Early on 1 November, results from 102 constituencies showed Sata still narrowly ahead with 40% against 38% for Banda. As votes continued to be counted, results from 108 constituencies placed Sata at 39.8%, Banda at 37.9%, Hichilema at 20.3%, and Miyanda at 0.8%. Results from the afternoon, with 137 constituencies counted, showed Sata leading with 39.9% to Banda's 39.1%, while Hichilema had 19% and Miyanda had 0.7%. The PF asked for vote counting to be stopped to allow for an investigation into irregularities. On the same day, the SADC observer mission endorsed the elections as "credible, peaceful, well-managed and transparent". Results from the evening of 1 November, with 148 constituencies counted, showed Banda leading with 40.0% to Sata's 38.5%, Hichilema at 19.5% and Miyanda at 0.8%. Complaining of irregularities, the PF did not accept the results and stated that it would go to the courts to seek a recount. Final results were announced on 2 November 2008, confirming Banda's victory with 40.6% of the vote against 38.6% for Sata. Banda was promptly sworn in at State House on the same day, using his speech on the occasion to call for unity. Turnout was placed at 45%; the use of the outdated voters roll reportedly reduced participation, as some people were unable to vote.

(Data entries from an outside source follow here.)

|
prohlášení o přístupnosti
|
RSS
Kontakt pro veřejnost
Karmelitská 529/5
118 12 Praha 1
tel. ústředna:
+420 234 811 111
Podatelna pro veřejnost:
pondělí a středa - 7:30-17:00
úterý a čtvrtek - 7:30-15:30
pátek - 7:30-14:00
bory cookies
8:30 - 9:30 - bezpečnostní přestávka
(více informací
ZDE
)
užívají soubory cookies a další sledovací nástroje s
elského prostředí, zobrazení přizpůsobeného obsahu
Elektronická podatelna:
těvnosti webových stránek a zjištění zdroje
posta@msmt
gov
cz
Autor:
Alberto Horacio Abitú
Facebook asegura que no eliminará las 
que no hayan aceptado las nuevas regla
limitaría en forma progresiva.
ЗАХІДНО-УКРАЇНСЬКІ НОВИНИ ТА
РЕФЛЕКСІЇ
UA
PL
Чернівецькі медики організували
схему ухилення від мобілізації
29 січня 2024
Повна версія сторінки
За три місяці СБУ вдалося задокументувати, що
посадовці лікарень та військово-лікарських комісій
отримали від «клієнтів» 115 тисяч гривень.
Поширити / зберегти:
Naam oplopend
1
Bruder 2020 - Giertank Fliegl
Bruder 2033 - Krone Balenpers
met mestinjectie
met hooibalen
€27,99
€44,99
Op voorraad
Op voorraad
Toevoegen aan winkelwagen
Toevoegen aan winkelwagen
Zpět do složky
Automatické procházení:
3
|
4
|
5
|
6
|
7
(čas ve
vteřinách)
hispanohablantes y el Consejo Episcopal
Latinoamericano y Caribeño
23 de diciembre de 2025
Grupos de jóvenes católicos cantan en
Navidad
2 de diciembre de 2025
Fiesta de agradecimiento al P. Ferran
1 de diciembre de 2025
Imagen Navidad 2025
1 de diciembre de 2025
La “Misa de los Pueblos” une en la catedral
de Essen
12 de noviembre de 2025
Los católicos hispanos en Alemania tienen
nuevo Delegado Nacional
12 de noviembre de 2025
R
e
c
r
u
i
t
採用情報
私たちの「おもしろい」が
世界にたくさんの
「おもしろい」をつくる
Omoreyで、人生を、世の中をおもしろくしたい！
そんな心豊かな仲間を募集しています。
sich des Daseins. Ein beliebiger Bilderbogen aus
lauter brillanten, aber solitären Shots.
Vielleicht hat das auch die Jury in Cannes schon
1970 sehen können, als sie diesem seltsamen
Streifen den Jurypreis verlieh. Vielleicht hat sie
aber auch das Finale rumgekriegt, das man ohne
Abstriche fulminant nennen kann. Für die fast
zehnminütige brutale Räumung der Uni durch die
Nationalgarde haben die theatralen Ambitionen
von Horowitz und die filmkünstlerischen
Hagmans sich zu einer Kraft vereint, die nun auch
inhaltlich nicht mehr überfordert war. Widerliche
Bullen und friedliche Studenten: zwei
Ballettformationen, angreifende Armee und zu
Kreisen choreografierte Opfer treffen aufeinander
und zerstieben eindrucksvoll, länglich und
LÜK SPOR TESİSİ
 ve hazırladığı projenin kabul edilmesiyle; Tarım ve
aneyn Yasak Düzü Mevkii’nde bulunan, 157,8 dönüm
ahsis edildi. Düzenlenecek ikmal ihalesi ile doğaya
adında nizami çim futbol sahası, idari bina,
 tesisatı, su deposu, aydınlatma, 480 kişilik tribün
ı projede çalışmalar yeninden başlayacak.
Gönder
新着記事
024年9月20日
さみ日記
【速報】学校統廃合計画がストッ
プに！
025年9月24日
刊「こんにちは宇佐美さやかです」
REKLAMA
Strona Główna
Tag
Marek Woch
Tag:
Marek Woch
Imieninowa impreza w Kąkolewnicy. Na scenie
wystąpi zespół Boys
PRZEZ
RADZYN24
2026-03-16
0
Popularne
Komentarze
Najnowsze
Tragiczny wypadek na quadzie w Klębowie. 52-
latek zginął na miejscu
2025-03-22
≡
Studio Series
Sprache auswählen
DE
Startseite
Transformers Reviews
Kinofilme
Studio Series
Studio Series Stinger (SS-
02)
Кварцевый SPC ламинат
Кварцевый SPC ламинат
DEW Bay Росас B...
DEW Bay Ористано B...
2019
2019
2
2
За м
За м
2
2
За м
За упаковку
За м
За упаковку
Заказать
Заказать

When Banda overtook Sata in the results, Sata's supporters in parts of Lusaka began rioting on 1 November, and riots also broke out in Kitwe on the next day. The Foundation for Democratic Process, a non-governmental organization that conducted its own vote count, said that its results matched the results given by the Electoral Commission. The PF said on 3 November that it wanted a recount, subject to independent verification, to be held in 78 constituencies. Hichilema alleged fraud as well, but he said that he did not plan to present a legal challenge to the results. Speaking on South African radio on 4 November, Sata denied that he had been defeated and stated: "Rupiah Banda has no vision, Rupiah Banda has no platform. The only platform Rupiah Banda is on is cheating." On 5 November, the Electoral Commission said that only a verification exercise, not a recount, would be conducted. It said that the verification exercise was a matter of standard procedure, but that a recount would require a court order. Within two days, the verification exercise was suspended in Lusaka after a physical altercation between members of the MMD and the PF. A member of the MMD alleged that Sata punched him during this brawl, but the PF disputed the claim.

| Candidate |  | Party | Votes | % |
|  | Rupiah Banda | Movement for Multi-Party Democracy | 718,359 | 40.63 |
|  | Michael Sata | Patriotic Front | 683,150 | 38.64 |
|  | Hakainde Hichilema | United Party for National Development | 353,018 | 19.96 |
|  | Godfrey Miyanda | Heritage Party | 13,683 | 0.77 |
| Total |  |  | 1,768,210 | 100.00 |
| Valid votes |  |  | 1,768,210 | 98.68 |
| Invalid/blank votes |  |  | 23,596 | 1.32 |
| Total votes |  |  | 1,791,806 | 100.00 |
| Registered voters/turnout |  |  | 3,944,135 | 45.43 |
Source: Electoral Commission

==Aftermath==
In a cabinet reshuffle on 14 November, Banda dismissed five ministers. He appointed George Kunda as vice president and chose Situmbeko Musokotwane to replace Finance Minister Ng'andu Magande.